Cindy Sedlacek, head of data administration and reporting at Cornell University’s school of arts and sciences, knew it was time to consider a new business intelligence (BI) platform when employees started
“We had people that wanted to quit -- literally,” Sedlacek said. “We had several people that were just exhausted.”
The university, located in Ithaca, N.Y., is made up of 11 colleges, all of which had for years run their BI and reporting programs separately -- if they even had BI, according to Sedlacek.
By the summer of 2007, the school of arts and sciences was using Hyperion’s Web Analysis interactive visualization application and Essbase multidimensional OLAP server to dig into admissions and financial data. The school migrated to the tools after many years using BI technology from Brio Software, a smaller BI vendor that Hyperion acquired in 2003. Hyperion was itself acquired by Oracle in March 2007.
While the platform’s front-end functionality was decent, the administration was a monster, Sedlacek said. Between developing data models and maintaining the underlying metadata layer, admins were putting in long hours just to keep the Oracle platform up and running, she said.

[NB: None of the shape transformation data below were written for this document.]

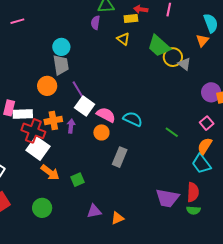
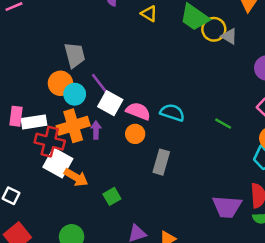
cyan circle: (61, 47) -> (75, 94), moved
orange cross: (53, 120) -> (73, 126), size x1.4
orange arrow: (50, 172) -> (76, 177), moved

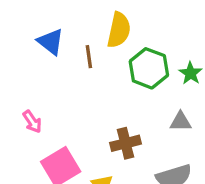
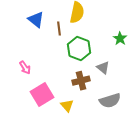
green hexagon: (149, 68) -> (79, 49), moved
gray triangle: (181, 122) -> (103, 68), moved, turned 40

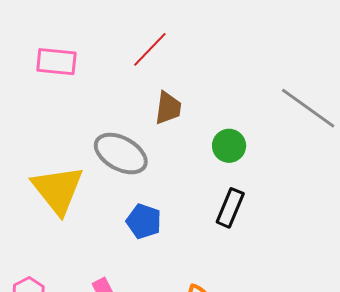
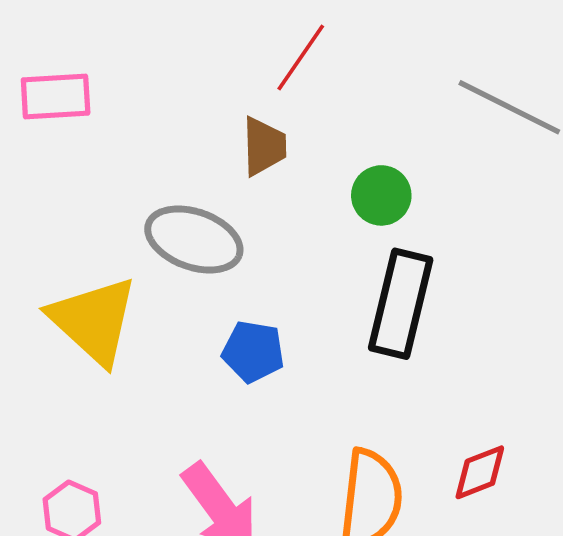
red line: (150, 49) -> (301, 58), moved
black rectangle: (230, 208) -> (401, 304), size x1.5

The platform also lacked sufficient self-service capabilities, meaning that Sedlacek and her team were spending lots of time creating reports and responding to end-user requests for new dashboards and visualizations.
Something had to give.
Not far to look for a more lightweight BI platform
When Sedlacek decided to look for a more lightweight alternative, she didn’t have far to go.
Hyperion and Tableau Software have been OEM partners since 2005. Hyperion uses the smaller vendor's well-known data visualization technology, calling it Hyperion Visual Explorer. As such, Sedlacek was familiar with Tableau’s visualization capabilities and considered turning to the vendor as the school’s standardized BI platform.
A demo sealed the deal, Sedlacek said.
But it wasn’t just Tableau’s data visualization technology that sold her. It was also the platform’s light footprint and self-service capabilities.
For one, it would require far fewer man-hours to administer than any other platform, she said.
“The other tools we looked at were going to require the same amount of effort [as Oracle] and pretty much be a beast,” Sedlacek said. In addition to Tableau, Sedlacek said she also evaluated BI software from Business Objects, Cognos and Microstrategy.
And Tableau’s Web-based platform allows casual business users to easily create interactive graphics like box plots and heat maps with drag-and-drop capabilities made possible by the vendor’s Visual Query Language, or VizQL. The school’s deans and business officers could, for example, quickly overlay and view expenditure data on top of budget data.
“You choose a bar chart option and then you go and say ‘layer.’ That’s it,” Sedlacek said.
The school signed on with Tableau soon after and has been creating new data visualizations with it ever since.
With the Tableau platform, school officials plot and analyze – on their own --admissions data on interactive maps of the U.S. They can adjust the filters to analyze who’s applying to Cornell by region, gender, ethnicity and more.
Another visualization allows them to analyze 27 years’ worth of faculty and staffing data via a moving time-series graphic.
And best of all, Sedlacek’s staffers are back to working regular hours.
Her team still creates KPI reports for the school’s faculty, but Tableau’s drag-and-drop capabilities made that job much easier. Creating the reports now takes half the time and requires half the resources compared with Oracle’s technology, she said.
Lack of data quality and cleansing capabilities
Ironically, though, the very thing Sedlacek loves about Tableau – the platform’s ease of administration – is what ultimately may undermine its appeal to others, especially large enterprises.
Tableau achieves this ease of administration by removing most data quality and data modeling capabilities, according to Forrester Research’s Boris Evelson. Instead, the Tableau platform ingests data directly from source systems rather than integrating and cleansing it in a data warehouse first.
Oracle and the other megavendors tightly integrate data quality and data modeling into their platforms with the goal of creating and ‘end-to-end’ BI stack. It is true that this means more admins and BI workers are needed to manage the platforms, but it also means that, if done properly, users can truly count on the integrity of the data.
Tableau takes another tack, assuming the data it ingests has already been run through the data quality and modeling paces, Evelson said. If that is the case, then Tableau could be a good fit, he said.
In fact, most organizations do not account for data quality at the point of collection, according to Henry Morris, an analyst with Framingham, Mass.-based IDC. That makes a BI platform’s data quality and modeling capabilities – or lack thereof – all the more important.
“The general rule of thumb is that 70% of the effort [in a BI program] is getting the data straightened out,” Morris said.
Tableau’s CEO, Christian Chabot, doesn’t see it that way, however. He said Tableau’s federated approach – integrating data from source systems without cleansing or modeling the data first – is what sets the vendor apart from its complex, inflexible and expensive competitors.
And he may be right. Tableau doubled its year-over-year sales in the first six months of 2010, according to the company, and now boasts more than 5,000 clients that include large enterprises like Bank of America, Eli Lilly, and Walmart.